Grace’s collection of cookbooks gives another insight into the times. They stand on the ledge just under the stairs leading to what was once her room, and include titles on Indian and Turkish cookery as well as Boulestin’s Simple French Cooking for English Homes (1923), A Second Helping (1925), The Finer Cooking (1937) and the well-thumbed Lady Jekyll’s Kitchen Essays with Recipes and their Occasions (1922), which were influential titles in their day. Grace was in good hands with these two writers. Boulestin was the most important single influence between the wars, offering British cooks detailed instructions and methods for French cookery. Lady Jekyll, sister-in-law of Gertrude, the famous garden designer, wrote in a witty and enigmatic style, offered meditations and recipes on subjects as diverse as ‘children’s bread’, ‘a little supper after the play’, ‘food for artists and speakers’ and ‘tray food’. I looked for splodges on pages, but nothing was clear except for markings next to Poulet Lyonnaise in A Second Helping. As well as these, Grace accumulated many recipes, mostly cut from the newspapers and magazines of the day.

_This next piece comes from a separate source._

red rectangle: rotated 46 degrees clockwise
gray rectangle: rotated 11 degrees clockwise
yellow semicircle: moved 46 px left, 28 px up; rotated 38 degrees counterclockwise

duncan grant eating adjusted

Duncan Grant in Charleston dining room 1964 eating from a dinner service designed by him for Clarice Cliff in 1934 (see below)

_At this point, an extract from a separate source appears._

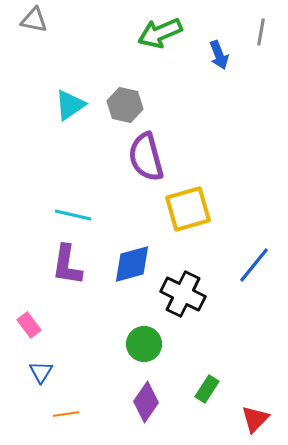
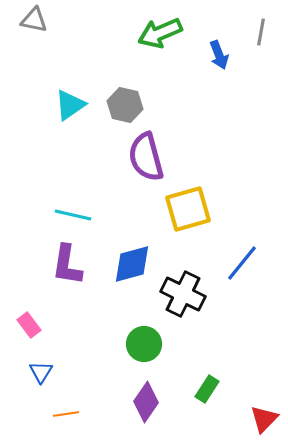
blue line: moved 12 px left, 2 px up
red triangle: moved 9 px right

above pieces from my collection of Ceramics designed by Grant (for Clarice Cliff in 1934)

The meals served at Charleston appear to have been traditionally English, seasoned with a few French habits picked up from travels abroad – meals were often served with a salad and a bottle of oil and vinegar for dressing. Roasts, casseroles and soups were popular. Much of the vegetables and fruit came from the garden. There were chickens for eggs and for eating as well as various pigs at various times. The butcher and grocer delivered supplies from Lewes once a week. In a letter to Grace in 1938, amid fears of an imminent war, Vanessa writes, ‘I suppose the sensible thing to do would be to grow as much food as possible at a place like Charleston – vegetables, pigs, ducks and all we can.’

David Garnett writes to T.H. White in November 1944 from Charleston: ‘Life here follows a very ordered pattern. Clive shoots two days a week or more as a result of which we have lots of pheasants, partridges, hares and rabbits to eat & occasionally a snipe or duck. Angelica & Quentin are painting a lovely young cock pheasant hung up against a looking glass. Their time limit is till Monday mid-day as we want to eat it on Monday evening.’ Two recipes written in Duncan’s hand for French-style pheasant dishes survive in Grace’s collection.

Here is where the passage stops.